What does this mean for Christians?
Why has the transhumanist movement gained such traction in intellectual circles? Because theist or atheist, we are fundamentally religious creatures. The notion that life ends at death might be intellectually satisfying, but such a hopeless belief can never satisfy our souls. Even atheists crave religion, crave an eschatology, crave a hope for a future. Transhumanism provides such a hope.
Transhumanism substitutes faith in technology for faith in God. If we don’t believe the story of the God who conquered death for us, transhumanism holds onto the hope that we can conquer death ourselves. But that hope is an illusion. The dream of uploading one’s mind onto a robot to achieve immortality is the mere fantasy of individuals looking for comfort that they will never find apart from the Gospel.
If transhumanism shares anything with Christianity, it is the belief that death is an enemy to be defeated. What transhumanism doesn’t share with Christianity is the belief that death is an enemy that has been defeated at the grave of Jesus Christ.
And that is precisely the answer Christianity should give to the religion of transhumanism—the true Gospel of the Resurrection. The transhumanists are on a search for an immortality, but that search is futile, as futile as our first parents who searched for life apart from God but found only death. But the futile endeavors of man are not futile to God. What man seeks to do, God has done. The Son of God has defeated death for us. Christ is risen, and our future resurrection with Him on the Last Day is secure (1 Corinthians 15).
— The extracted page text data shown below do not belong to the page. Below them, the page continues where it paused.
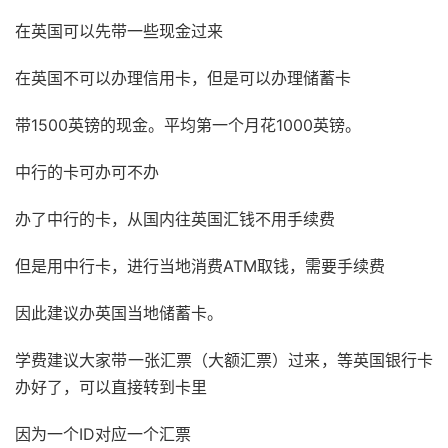
在英国可以先带一些现金过来
在英国不可以办理信用卡，但是可以办理储蓄卡
带1500英镑的现金。平均第一个月花1000英镑。
中行的卡可办可不办
办了中行的卡，从国内往英国汇钱不用手续费
但是用中行卡，进行当地消费ATM取钱，需要手续费
因此建议办英国当地储蓄卡。
学费建议大家带一张汇票（大额汇票）过来，等英国银行卡
办好了，可以直接转到卡里
因为一个ID对应一个汇票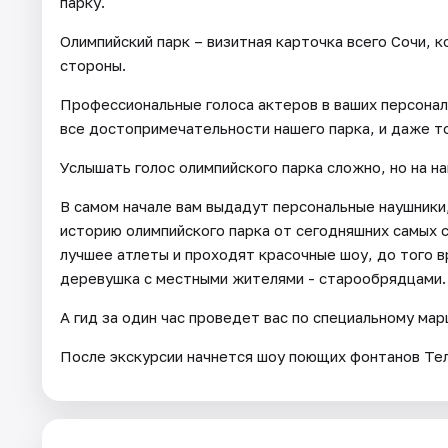
парку.
Олимпийский парк – визитная карточка всего Сочи, 
стороны.
Профессиональные голоса актеров в ваших персонал
все достопримечательности нашего парка, и даже то
Услышать голос олимпийского парка сложно, но на на
В самом начале вам выдадут персональные наушники
историю олимпийского парка от сегодняшних самых 
лучшее атлеты и проходят красочные шоу, до того в
деревушка с местными жителями - старообрядцами.
А гид за один час проведет вас по специальному м
После экскурсии начнется шоу поющих фонтанов Теле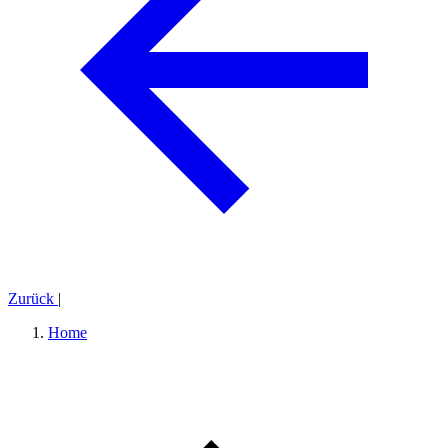
Zurück
|
Home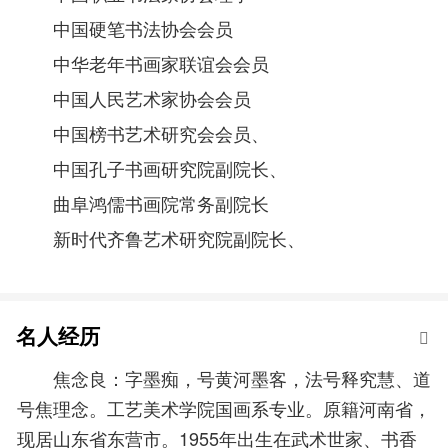
中国硬笔书法协会会员
中华老年书画家联谊会会员
中国人民艺术家协会会员
中国榜书艺术研究会会员、
中国孔子书画研究院副院长、
曲阜鸿儒书画院常务副院长
新时代齐鲁艺术研究院副院长、
名人经历
焦念良：字墨痴，号黄河墨客，法号释究慧、道
号焦理念。工艺美术学院国画系专业。原籍河南省，
现居山东省东营市。1955年出生在武术世家、书香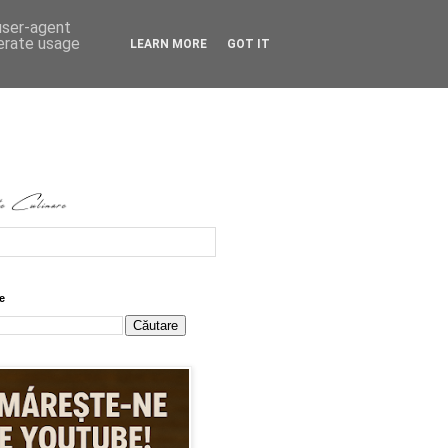
 user-agent
nerate usage
LEARN MORE
GOT IT
e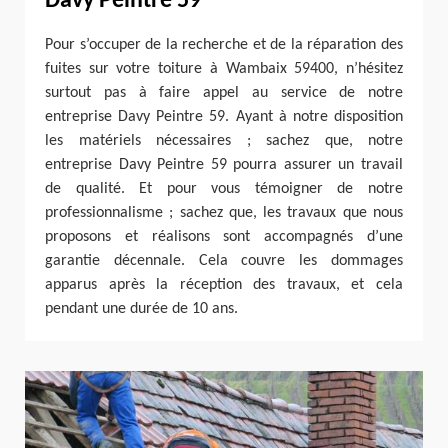
Davy Peintre 59
Pour s’occuper de la recherche et de la réparation des
fuites sur votre toiture à Wambaix 59400, n’hésitez
surtout pas à faire appel au service de notre
entreprise Davy Peintre 59. Ayant à notre disposition
les matériels nécessaires ; sachez que, notre
entreprise Davy Peintre 59 pourra assurer un travail
de qualité. Et pour vous témoigner de notre
professionnalisme ; sachez que, les travaux que nous
proposons et réalisons sont accompagnés d’une
garantie décennale. Cela couvre les dommages
apparus après la réception des travaux, et cela
pendant une durée de 10 ans.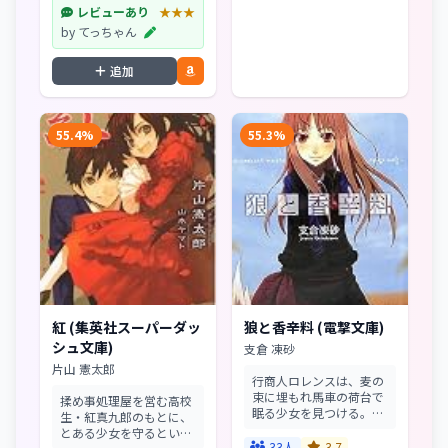
をついて、ひとりの男が
レビューあり
★★★
敢然と立ち上がる。同僚
by てっちゃん
と、かつて自分の過失...
追加
55.4%
55.3%
紅 (集英社スーパーダッ
狼と香辛料 (電撃文庫)
シュ文庫)
支倉 凍砂
片山 憲太郎
行商人ロレンスは、麦の
束に埋もれ馬車の荷台で
揉め事処理屋を営む高校
眠る少女を見つける。少
生・紅真九郎のもとに、
女は狼の耳と尻尾を有し
とある少女を守るという
た美しい娘で、自らを豊
33人
3.7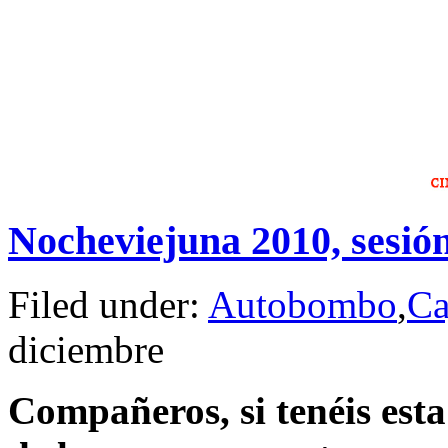
Nocheviejuna 2010, sesió
Filed under:
Autobombo
,
Ca
diciembre
Compañeros, si tenéis esta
On the Last Day, what is mortal shall put on immortality, and we shall live with remade bodies in a remade earth for all eternity.
In view of the Gospel of the bodily resurrection from the dead, who needs the body-less humanity of transhumanism? Christianity proclaims an eternal future with a body—a real, human, creaturely body—immortal, restored and re-created in the image of the New Man, Jesus Christ, free of sin and death, to live with God forever.
In view of the Gospel promise, the dream of humans without bodies, of our minds being uploaded into robots so as to live forever, seems less like a dream, and more like a nightmare.
The Rev. Andrew T. Yeager is pastor of Zion Evangelical Lutheran Church, Garrett, Ind.
[1] Edward Feser, “Kurzweil’s Phantasms,” First Things, (April 2013).
[2] Brent Waters. From Human to Posthuman: Christian Theology and Technology in a Postmodern World. Ashgate Publishing, 2006.